Makanya ketika bicara hubungan agama dan politik, umat kristiani akan memilih teori sekularisme. Agama jangan dibawa-bawa pada ranah politik. Agama cukup sebagai keyakinan hidup dan pedoman moral baik dalam ranah individu maupun sosial.
Namun ini tidak berarti agama tak memiliki pengaruh dalam proses politik. Misalnya saja Amerika Serikat (AS), meskipun pemerintahannya selalu membela demokrasi dan hak asasi manusia, masih tidak terbayangkan seorang muslim bisa terpilih sebagai presiden di sana hari ini. Jangankan Islam, dari kalangan Katolik pun berat.

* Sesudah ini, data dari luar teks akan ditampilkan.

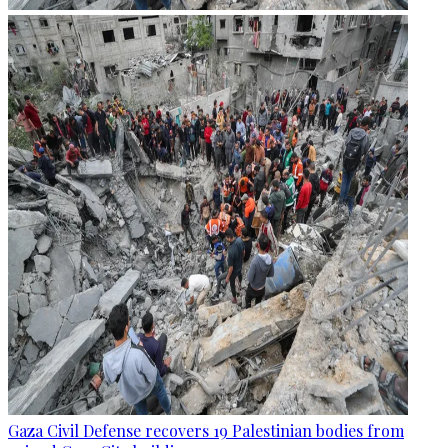
Gaza Civil Defense recovers 19 Palestinian bodies from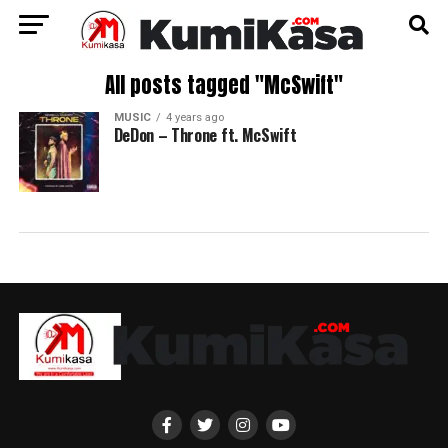
All posts tagged "McSwift"
MUSIC
4 years ago
DeDon – Throne ft. McSwift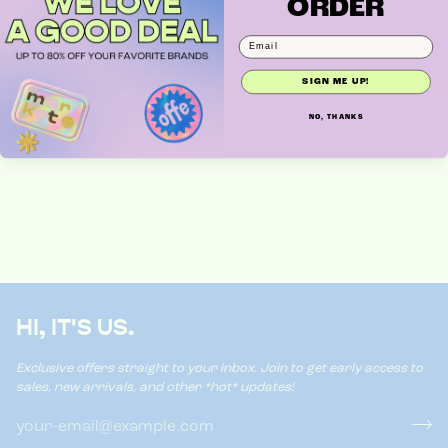
ORDER
DIFF EYEWEAR
SIGN ME UP!
NO, THANKS
HI, IT'S US.
Exclusive offers straight to your inbox. Join to get early access to
sales, new arrivals, and other *hot* updates!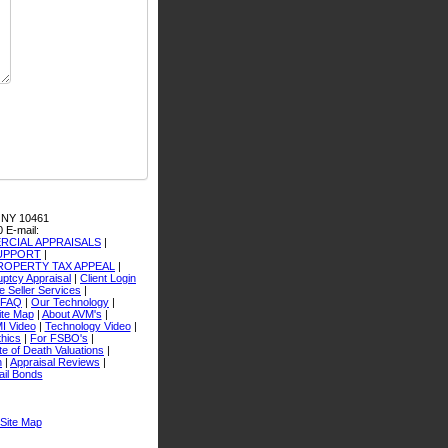
 NY 10461
0
E-mail:
CIAL APPRAISALS
|
SUPPORT
|
ROPERTY TAX APPEAL
|
ptcy Appraisal
|
Client Login
 Seller Services
|
FAQ
|
Our Technology
|
ite Map
|
About AVM's
|
I Video
|
Technology Video
|
thics
|
For FSBO's
|
e of Death Valuations
|
n
|
Appraisal Reviews
|
ail Bonds
Site Map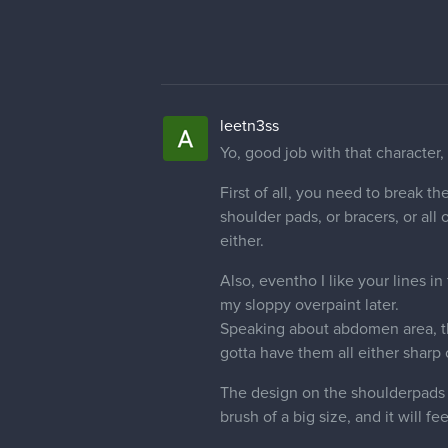
leetn3ss
Concept art kills it! But proporti
little bit more and make actual ch
That was tl;dr of the quick vid I'v
critique #01 0_o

Jadi, kalau isu agama masih muncul di Indonesia, itu wajar-wajar saja. Pertama, penduduk mayoritas warganya adalah muslim. Kedua, dalam sejarah Islam, hubungan agama dan politik itu senantiasa menyatu, sekalipun hal ini juga menimbulkan problem politik sangat serius.

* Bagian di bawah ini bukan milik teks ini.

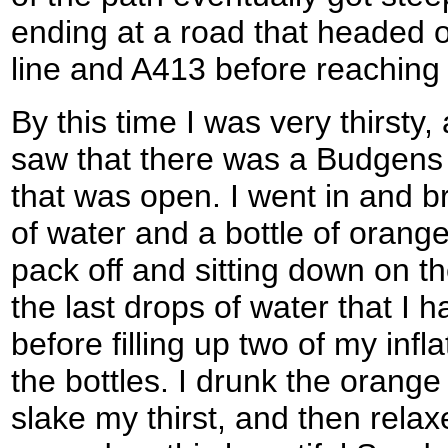
ending at a road that headed o
line and A413 before reachin
By this time I was very thirsty,
saw that there was a Budgens 
that was open. I went in and br
of water and a bottle of orang
pack off and sitting down on t
the last drops of water that I ha
before filling up two of my inf
the bottles. I drunk the orange
slake my thirst, and then rela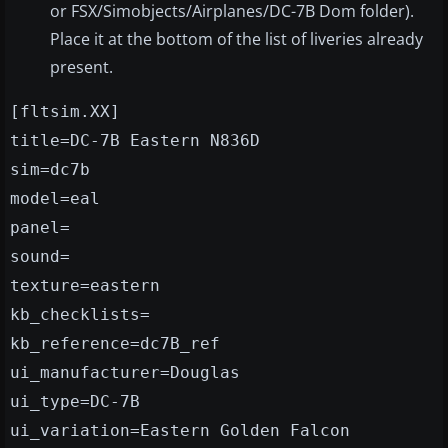
or FSX/Simobjects/Airplanes/DC-7B Dom folder).
Place it at the bottom of the list of liveries already
present.
[fltsim.XX]
title=DC-7B Eastern N836D
sim=dc7b
model=eal
panel=
sound=
texture=eastern
kb_checklists=
kb_reference=dc7B_ref
ui_manufacturer=Douglas
ui_type=DC-7B
ui_variation=Eastern Golden Falcon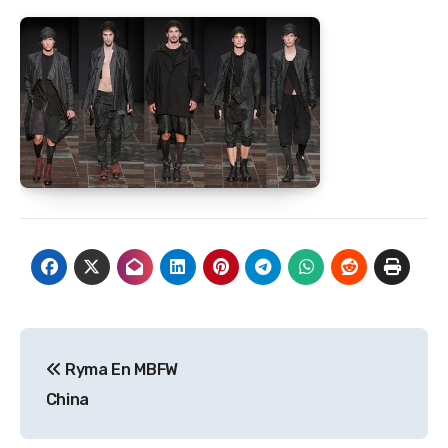
Post
Ryma En MBFW
navigation
China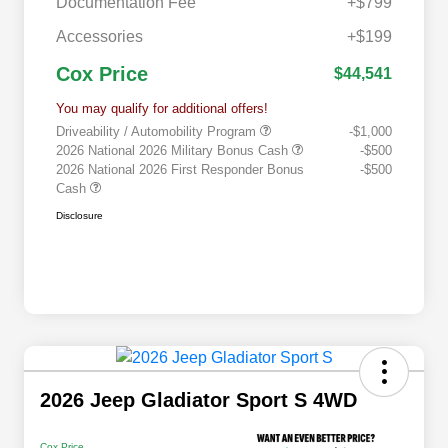
Documentation Fee
+$799
Accessories
+$199
Cox Price
$44,541
You may qualify for additional offers!
Driveability / Automobility Program
-$1,000
2026 National 2026 Military Bonus Cash
-$500
2026 National 2026 First Responder Bonus
-$500
Cash
Disclosure
2026 Jeep Gladiator Sport S 4WD
Cox Price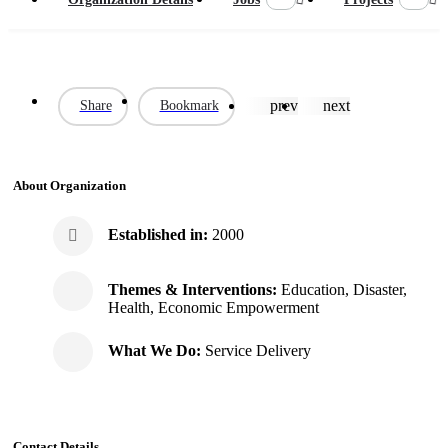
prev
next
Share
Bookmark
About Organization
Established in:
2000
Themes & Interventions:
Education, Disaster,
Health, Economic Empowerment
What We Do:
Service Delivery
Contact Details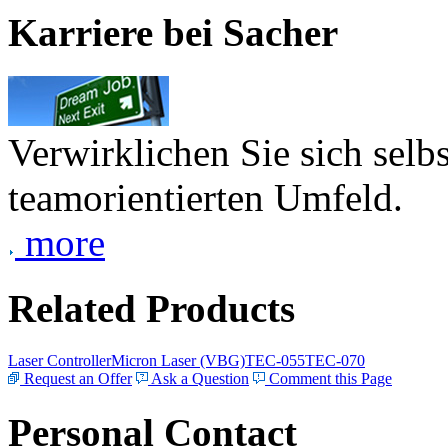
Karriere bei Sacher
Verwirklichen Sie sich selb
teamorientierten Umfeld.
more
Related Products
Laser Controller
Micron Laser (VBG)
TEC-055
TEC-070
Request an Offer
Ask a Question
Comment this Page
Personal Contact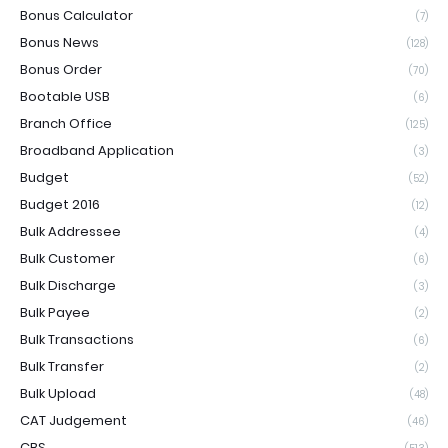
Bonus Calculator
(7)
Bonus News
(128)
Bonus Order
(70)
Bootable USB
(6)
Branch Office
(125)
Broadband Application
(3)
Budget
(52)
Budget 2016
(12)
Bulk Addressee
(4)
Bulk Customer
(6)
Bulk Discharge
(3)
Bulk Payee
(2)
Bulk Transactions
(6)
Bulk Transfer
(2)
Bulk Upload
(48)
CAT Judgement
(46)
CBS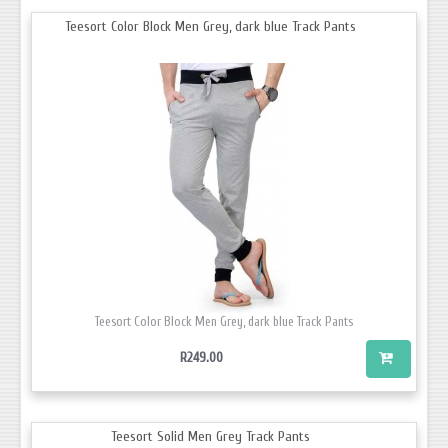
Teesort Color Block Men Grey, dark blue Track Pants
Teesort Color Block Men Grey, dark blue Track Pants
R249.00
Teesort Solid Men Grey Track Pants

Konflik dan perseteruan antarsesama dinasti Islam tak pernah surut, bahkan sampai hari ini. Yang terjadi adalah kepentingan politik yang dibumbui dan dicarikan legitimasinya pada agama.
Contoh paling kasatmata adalah perseteruan antara sekutu Arab Saudi dan sekutu Iran yang memiliki andil besar bagi munculnya kekacauan di Timur Tengah. Sama-sama muslim, tetapi berbeda agenda politiknya.
Lebih parah lagi konflik Israel dan Palestina yang berbeda agama dan agenda politiknya. Ratusan ribu umat Islam berhijrah ke Eropa mencari tempat yang aman, menyalahi memori kita ketika dulu Rasulullah dan sahabat yang hijrah dari Mekkah ke Madinah.
Jadi, dalam dunia politik sesungguhnya tak ada yang terbebaskan dari pengaruh agama. Hanya formula peran dan keterlibatan agama dalam politik berbeda antara masyarakat Islam dan Kristen. Di AS misalnya, berdasarkan penelitian sosial, masyarakatnya jauh lebih religius ketimbang Eropa. Pengaruh kekristenannya diekspresikan dalam penguatan etika publik dan pada pribadi-pribadi pejabat publik, bukan pada sistem maupun undang-undang kenegaraan. Makanya tidak dikenal istilah "negara Kristen".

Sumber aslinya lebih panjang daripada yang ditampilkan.